The Problem with Juveniles Getting Life Without Parole
By Danielle A. – Criminal Justice Intern
While juveniles being sentenced to life in prison without the possibility of parole may seem uncommon, it’s not. There are currently people in prison who have been sentenced to life in prison without parole for crimes they committed before the age of 18. The United States is the only country in the world that sentences juveniles to life without parole. Currently, 25 states and the District of Columbia have banned life without parole for people under 18. An additional nine states allow it but don’t currently have any juveniles sentenced to life without parole. While its great juveniles can’t be sentenced to the death penalty, life in prison without the possibly of parole isn’t much better. This is why life sentences for anyone under the age of 18 needs to be banned altogether.

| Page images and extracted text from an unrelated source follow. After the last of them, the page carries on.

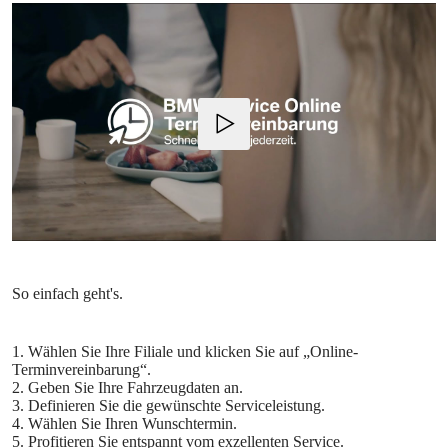
1. Wählen Sie Ihre Filiale und klicken Sie auf „Online-
Terminvereinbarung“.
2. Geben Sie Ihre Fahrzeugdaten an.
3. Definieren Sie die gewünschte Serviceleistung.
4. Wählen Sie Ihren Wunschtermin.
5. Profitieren Sie entspannt vom exzellenten Service.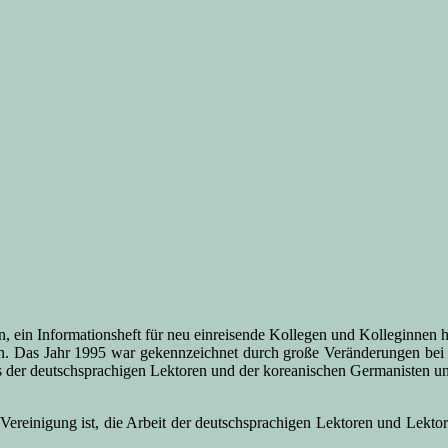
 ein Informationsheft für neu einreisende Kollegen und Kolleginnen he
lten. Das Jahr 1995 war gekennzeichnet durch große Veränderungen be
 der deutschsprachigen Lektoren und der koreanischen Germanisten u
ereinigung ist, die Arbeit der deutschsprachigen Lektoren und Lekto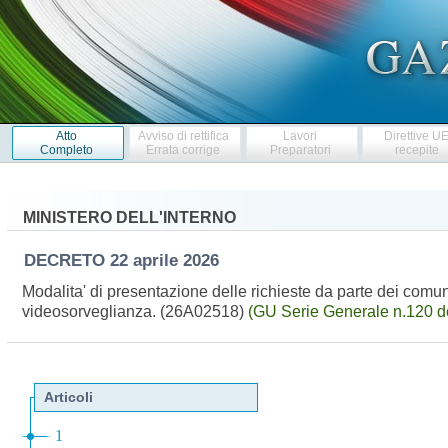
Atto
Avviso di rettifica
Lavori
Direttive U
Completo
Errata corrige
Preparatori
recepite
MINISTERO DELL'INTERNO
DECRETO
22 aprile 2026
Modalita' di presentazione delle richieste da parte dei comuni i
videosorveglianza. (26A02518)
(GU Serie Generale n.120 d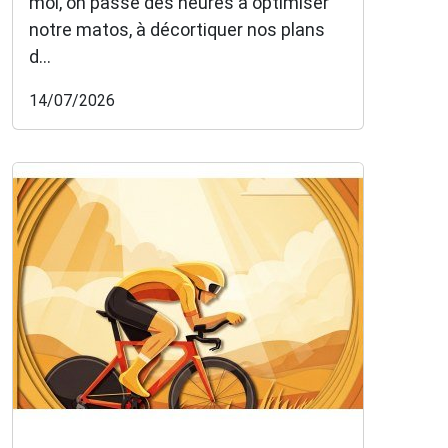
moi, on passe des heures à optimiser
notre matos, à décortiquer nos plans
d...
14/07/2026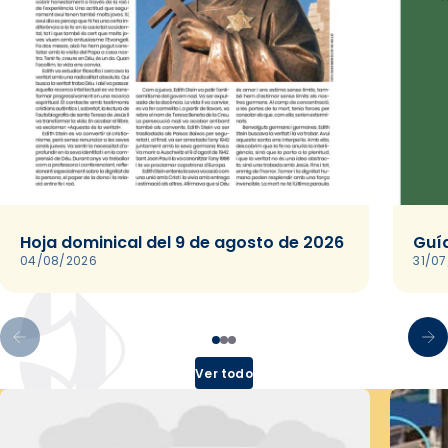
Hoja dominical del 9 de agosto de 2026
Guía
04/08/2026
31/0
Ver todo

We were all young once before so we know what it’s like to make irrational decisions. Some make decisions that are worse than others. Researchers say a brain isn’t fully developed till the age of 25. They also mentioned juveniles tend to use the part of the brain called the amygdala to make decisions and solve problems. The amygdala is associated with emotions, impulse, aggression and instinctive behavior. So image how underdeveloped a brain may be for a 16 year old who has committed a murder.
Childhood trauma also plays a very big role when discussing juveniles being sentenced to life without parole. They have often been victims of abuse and didn’t have the best up bringing. Research shows 79% witnessed violence in their homes on a regular basic and 47% were physically abused. Almost half of the juveniles had dropped out of school at the time they committed their crimes. How is locking someone up and throwing away the key going to help anyone?

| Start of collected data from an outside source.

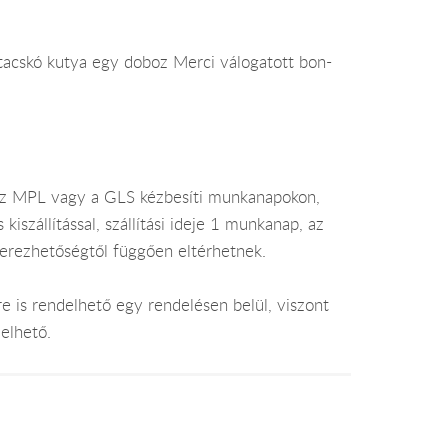
tacskó kutya egy doboz Merci válogatott bon-
az MPL vagy a GLS kézbesíti munkanapokon,
szállítással, szállítási ideje 1 munkanap, az
zerezhetőségtől függően eltérhetnek.
e is rendelhető egy rendelésen belül, viszont
elhető.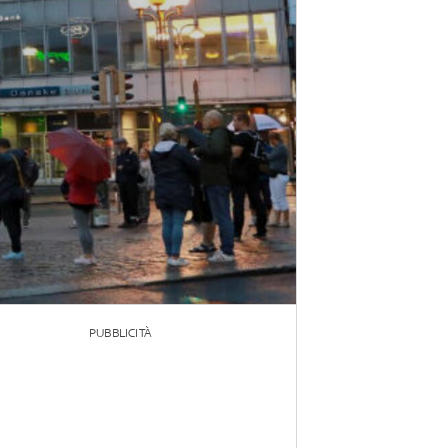
PUBBLICITÀ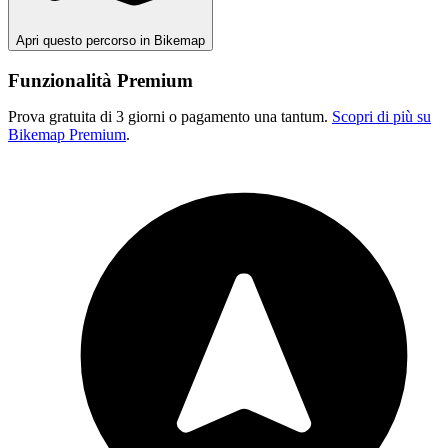
Apri questo percorso in Bikemap
Funzionalità Premium
Prova gratuita di 3 giorni o pagamento una tantum.
Scopri di più su
Bikemap Premium
.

We all know prison is expensive for adults but imagine the cost of incarcerating a juvenile for life. The average cost to house a prisoner is about $33,000 a year. The average life span of a person in America is 79. If someone is sentenced to life in prison at the age of 16, that would cost $2,079,000 over a 63 year time span. And let’s not to forget to mention that the cost of housing a prisoner doubles once a person turns 50.
This isn’t about juveniles not being held accountable for their actions, but rather their lives shouldn’t end by being sentenced to life in prison. Organizations like The Sentencing Project support a mandatory sentence of 20 years for juveniles convicted of crimes. As of 2016, there are 7,346 people who are serving life sentences with the possibility of parole for crimes that were committed before the age of 18. While it sounds great that there may be a chance that the juvenile will be released as an adult, it’s not that easy. Some states have a minimum of 25 years to be served before the first parole hearing, while other states like Tennessee have a minimum of 51 years.
Every action has a reaction but what comes after that? Yes, prison is the reaction but that can’t be the end of it. Some say the rising violence in the late 1980’s, early 1990’s is to blame for today’s life sentences for juveniles but that was almost 30 years ago. The murder rate committed by juveniles has decreased a whopping 82% since then. There is no need to make an “example” out of someone by sentencing them to life in prison. Let’s do away with harsh punishment and address the issues that cause juveniles to commit these crimes in the first place.